[Dataset entries]
=-=-=-=-=
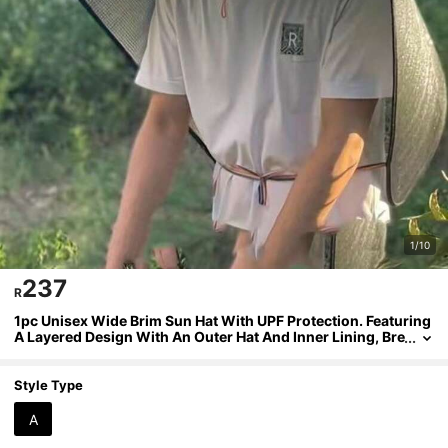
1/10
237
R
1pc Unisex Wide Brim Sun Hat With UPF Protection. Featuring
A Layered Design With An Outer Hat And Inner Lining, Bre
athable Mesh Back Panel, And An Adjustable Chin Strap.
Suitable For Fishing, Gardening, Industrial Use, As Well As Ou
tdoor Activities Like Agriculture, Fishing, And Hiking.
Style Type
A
=-=-=-=-=
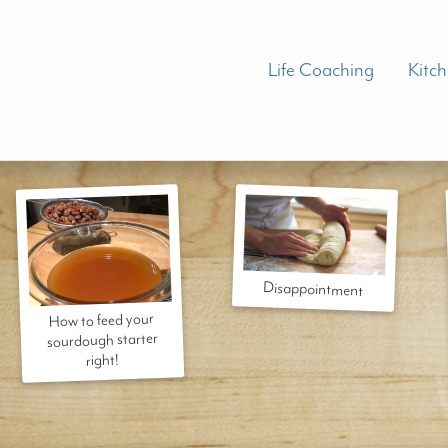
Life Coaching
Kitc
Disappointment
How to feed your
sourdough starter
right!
=-=-=-=-=
Required work = Copy out the lines of the data where the string "With" occurs.

Your solution =
1pc Unisex Wide Brim Sun Hat With UPF Protection. Featuring
A Layered Design With An Outer Hat And Inner Lining, Bre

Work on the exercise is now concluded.